The Big Problem With Stata

29 October 2014

I use Python for almost all my data work, but both in my workplace and my field more generally Stata dominates. People use Stata for a reason¹, and it provides a far wider range of advanced statistical tools than you can find with Python (at least so far), but I hate working in it.

I’ve always found it hard to explain to others just why I hate it so much. You can generally get your problem solved, the help files aren’t terrible, there’s lots of Google-able help online², you can write functions if you want to learn how. And while I find lots of little things annoying (the way you get variable values, for example, or the terrible do-file editor), the big problem was the one other people didn’t understand.

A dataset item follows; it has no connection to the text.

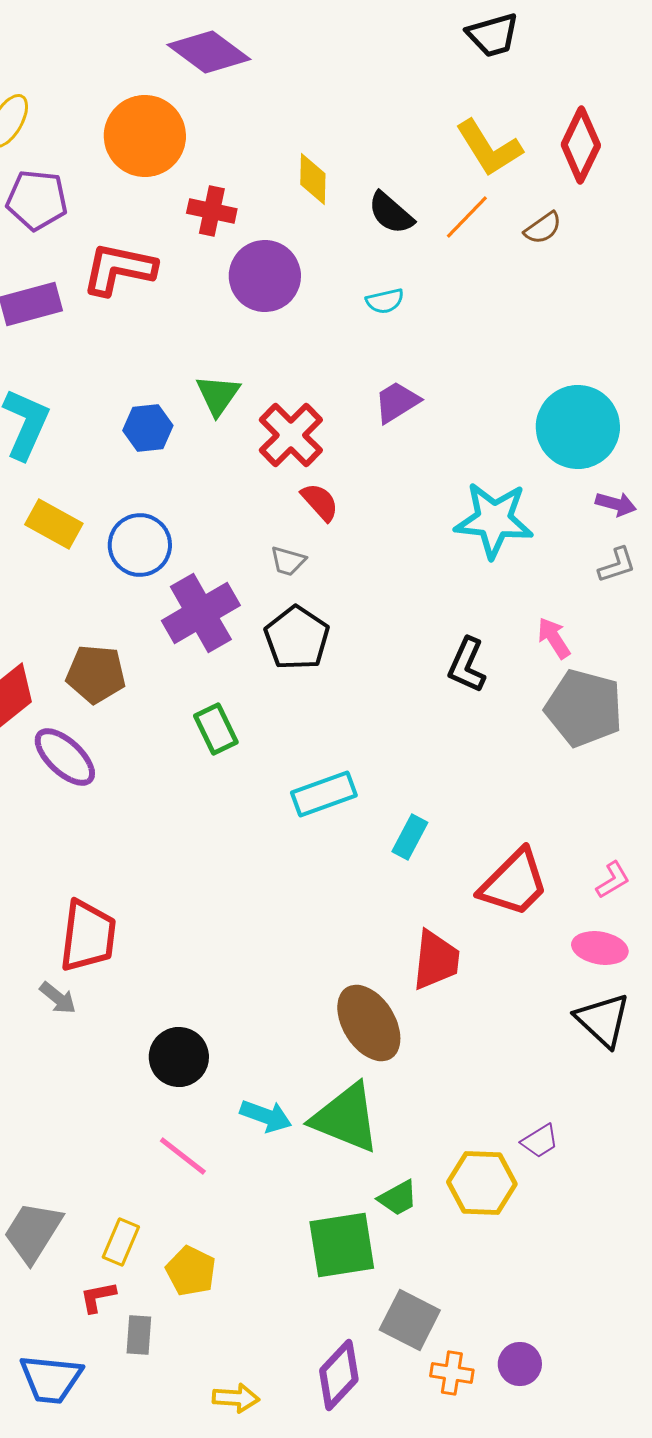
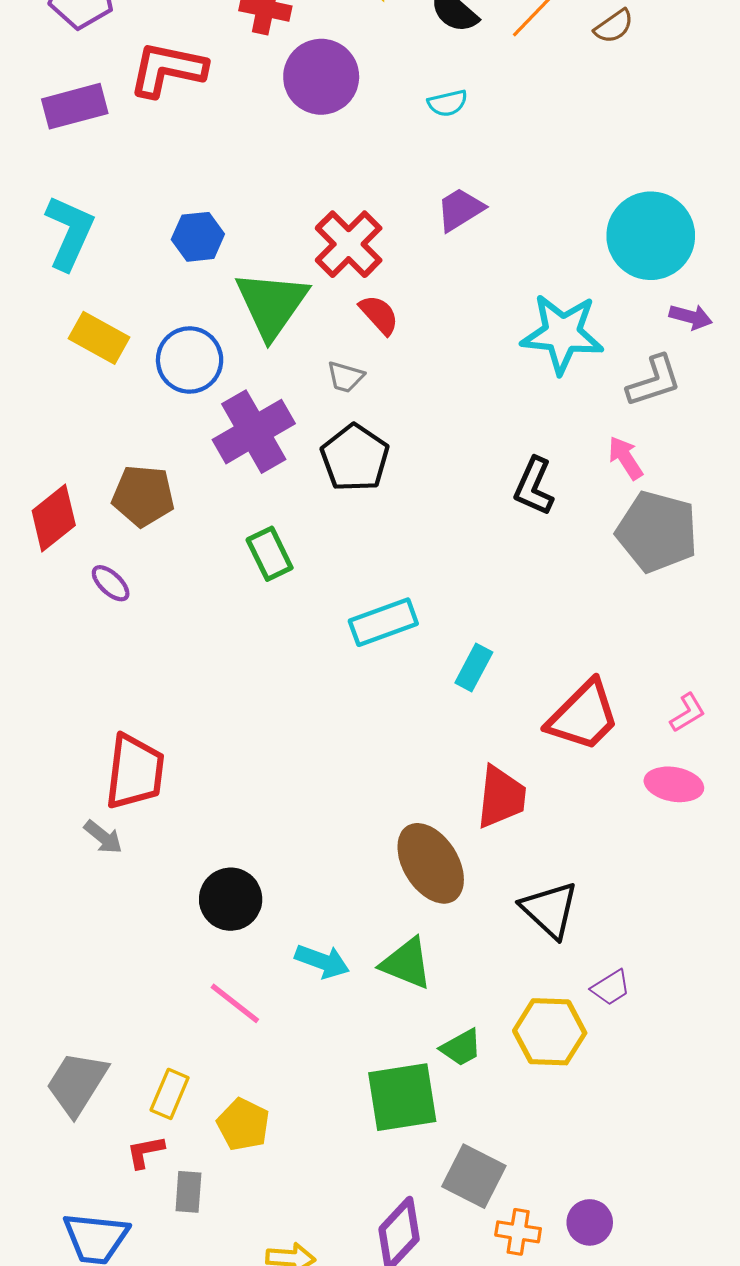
green triangle: (218, 395) -> (272, 304), moved, size x1.6
gray L-shape: (617, 565) -> (654, 381), moved, size x1.4
purple ellipse: (65, 757) -> (111, 583), size x0.6
black triangle: (603, 1020) -> (550, 910), moved
green triangle: (346, 1118) -> (406, 963), size x0.7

Today, however, I was re-reading some pages about the Unix Philosophy, when I saw something that hit the nail on the head. It’s Rob Pike’s Rule 5:

Rule 5. Data dominates. If you’ve chosen the right data structures and organized things well, the algorithms will almost always be self-evident. Data structures, not algorithms, are central to programming

Stata only has one data structure: the dataset. A dataset is a list of columns of uniform length. You can only have one dataset open at a time.

This is the right data structure for performing the actual analysis of data—say, a regression—and the wrong data structure for literally everything else. The problem is, 90 percent of doing data work is cleaning, aligning, adjusting, aggregating, disaggregating, and generally mucking around with your source data, because source data always comes from people who hate you. And because the data structure is wrong, you’re forced to use algorithms that look like they come from an H.P. Lovecraft story.

Never having seen anything better, most Stata users seem to be resigned to doing things like creating an entire column to store a single number and writing impenetrable loops for simple tasks. Or they use sensible tools to create their datasets (increasingly Python, but also even something like Excel) and then use Stata just for the analysis.

The latter is my approach when I can’t avoid Stata entirely. But I’m really looking forward to the day when I can avoid the fundamentally flawed design of Stata altogether.

In my graduate program, we started learning econometrics with a different statistical program, called SAS. SAS is…SAS is rough.↩︎
I’m looking at you, R.↩︎